The mechanical fix to the specific incident was one line of code, in front of one call, in one library. Trivial.
The repair to the way I think about reliability cost the three weeks the bug ran undetected.
That is the actual price tag of this class of bug. Not the engineering time to fix it. The time before you knew you needed to.
Once you have the shape in your head, you start seeing it everywhere. A payment integration that logs charge.created and never reconciles against the processor's settled-transactions report. An email pipeline whose send queue drains cleanly while the messages sit in a spam folder nobody is reading. An AI agent that reports a tool call as complete because the function returned, when the tool quietly no-opped on a malformed argument. Each one is the same bug with a different uniform: dispatch instrumented, effect assumed. In every case the dashboard is green and the work did not happen, and in every case the only honest fix is a second observation against the system you do not control.
If your team ships automation, audit one thing this week
For every external write your system performs, ask one question. Is there a corresponding read, on a different code path, that confirms the artifact exists in the world the way you expect it to?
Not "did the call succeed." Not "was the response 200." A second observation, taken later, against the same external system, that proves the change is real.
If the answer is no for any path that matters, you do not have a publishing system or a payment system or an agent. You have a system that reports on itself.
Most teams discover this the same way I did. A customer asks why something did not happen. The team looks at the logs. The logs say it happened. The team looks again. The logs still say it happened.
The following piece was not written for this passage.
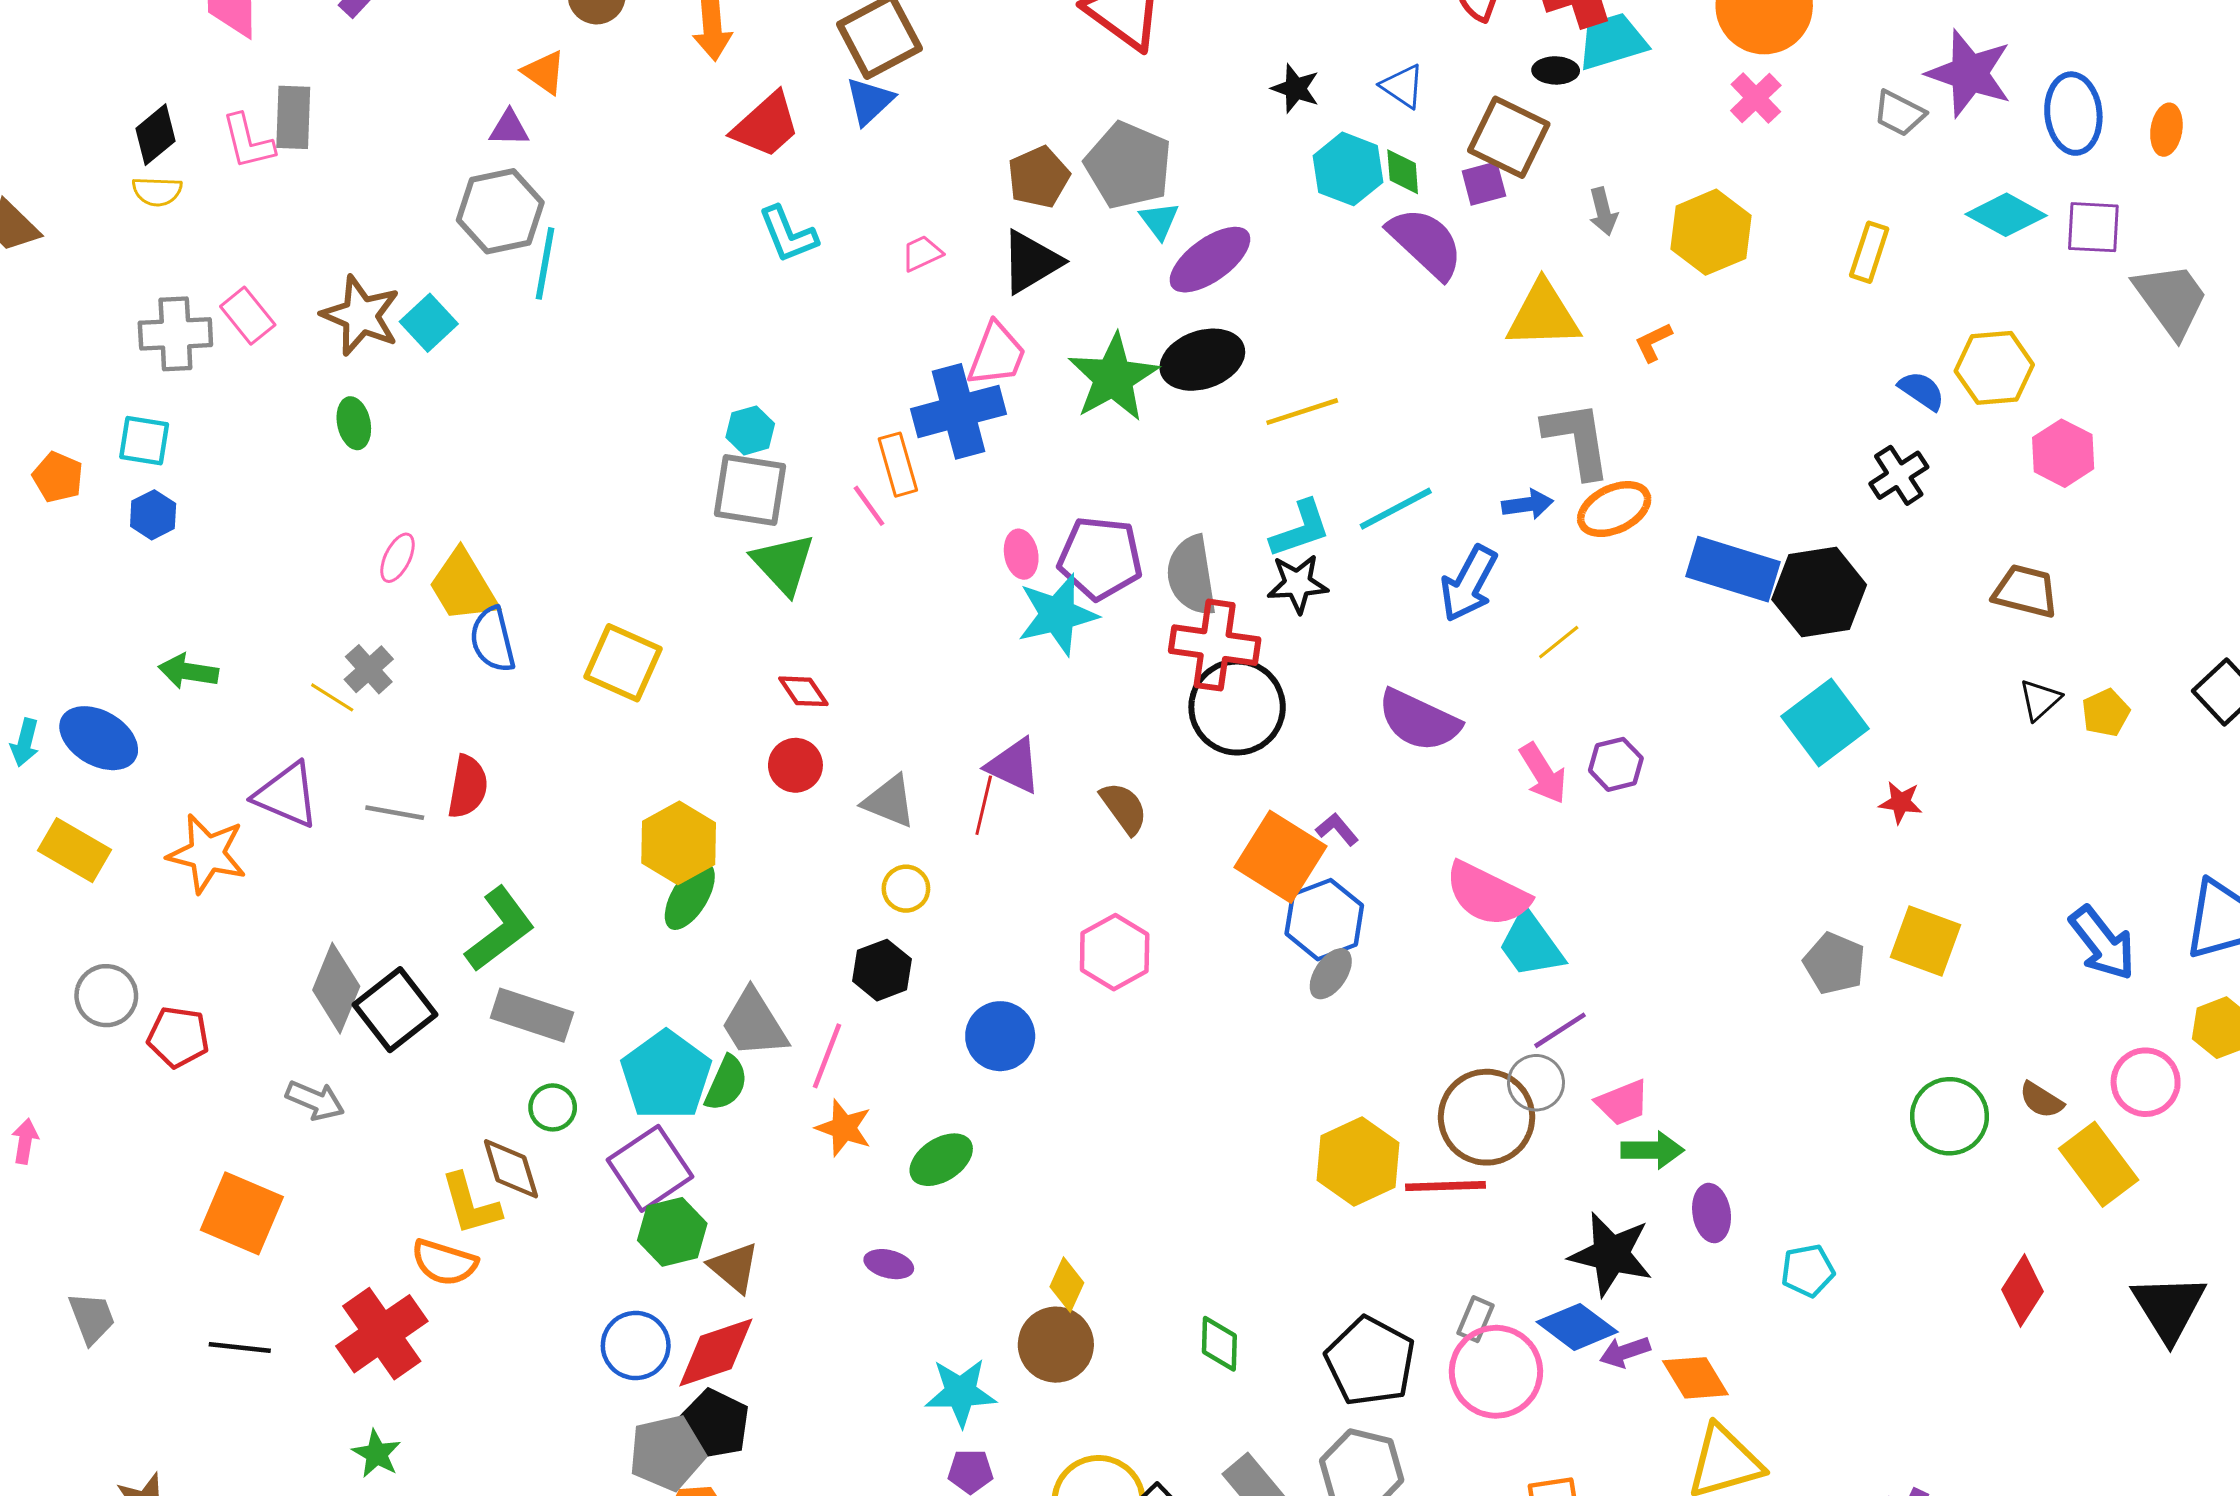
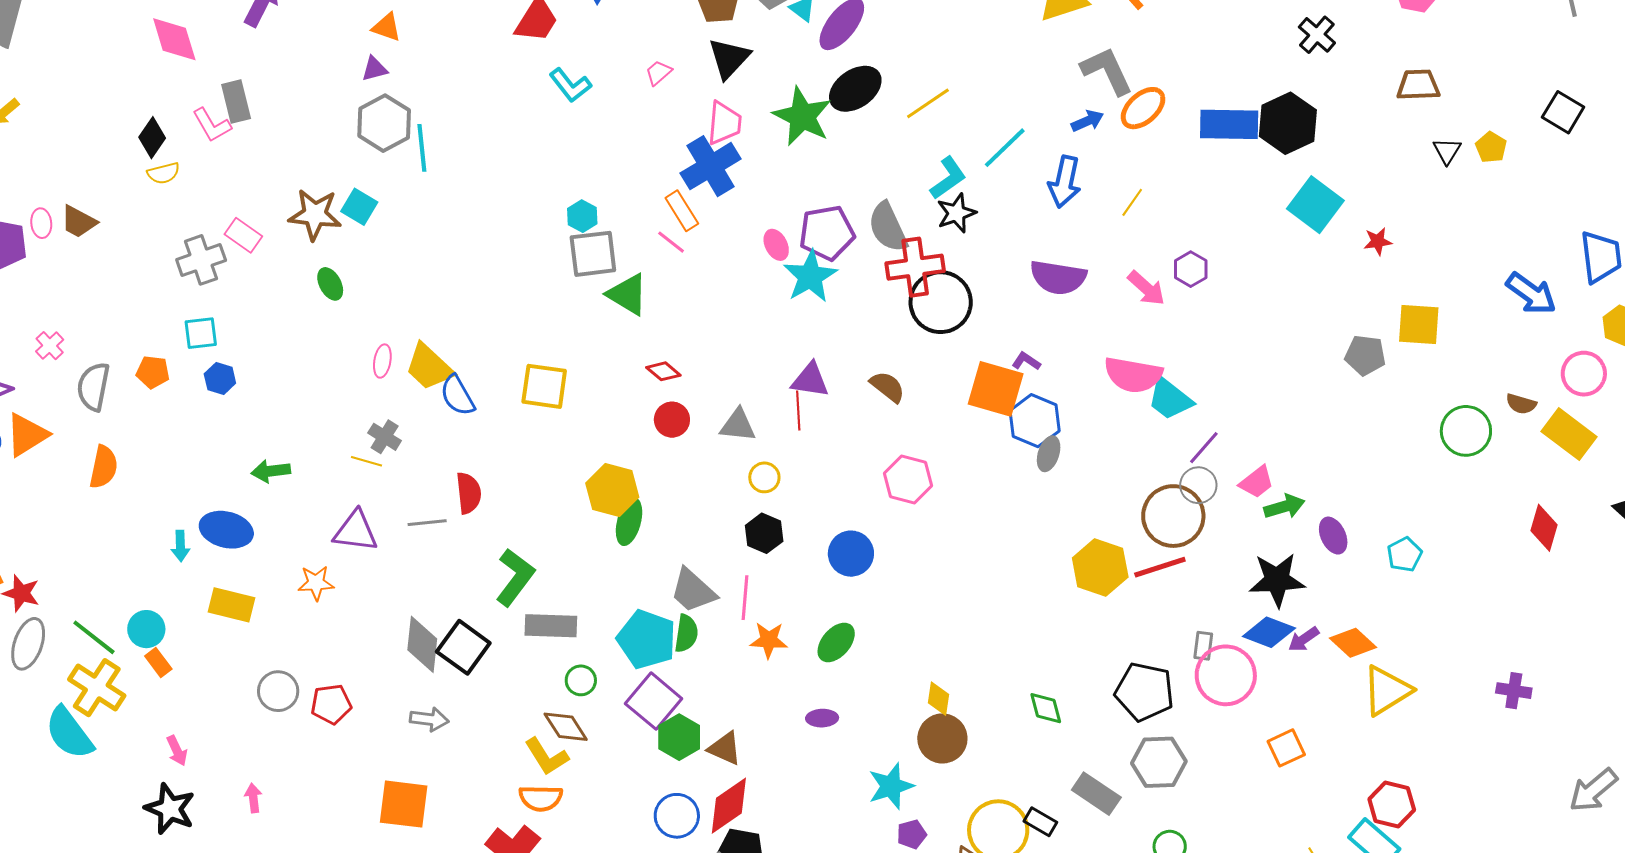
orange star: (207, 854) -> (316, 583), size x0.7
Someone, eventually, walks over to the third-party system and looks. The logs were wrong.
That walk-over is the read-back. The lesson of the incident is to put the walk-over inside the contract, before the customer has to. This is the operational edge of the discipline Hamel Husain writes about under evals: you do not get to trust a system you have not measured against ground truth, and a green dispatch is not ground truth.
Three rules for a system that does not lie to itself
If I were writing the design doc for a system that does work against third parties from scratch tomorrow, these would be the three rules.
Every write has a paired read
Against the third party, on a different code path, as part of the same logical transaction. If the read says the artifact is not there, the write counts as failed, no matter what the dispatch returned.
The read happens against the external world, not the cache
If the system you do not control says the artifact is not there, the artifact is not there. Local state does not get a vote. Simon Willison makes a version of this point repeatedly in his practitioner notes on LLM tools: the only state you can trust is the state you fetched back, not the state your own code believes it left behind.
Silent zero is the loudest signal
Going from one comment a day to zero is not an outage in any traditional sense. No errors, no timeouts, nothing the load balancer would notice. It is, however, the exact shape of this bug. Alert on the floor as loudly as you alert on the ceiling.
None of these are clever. All of them are unglamorous. All of them get descoped from MVPs because they double the request volume against systems that are already metered by the second. That is the objection I hear most, and it is real: a paired read is a second request, and second requests cost money and latency. But the math only looks expensive until you price in the three weeks. A read-back that runs on every write is a known, bounded, line-item cost. A silent failure that runs until a customer notices is an unbounded one, paid in trust, after the fact, with interest.
So pick one external write your system does today. The one whose failure would embarrass you most. Add the paired read this week. Make a silent zero page someone. The systems I trust are the ones that pay the cost anyway, before they have a three-week story to tell.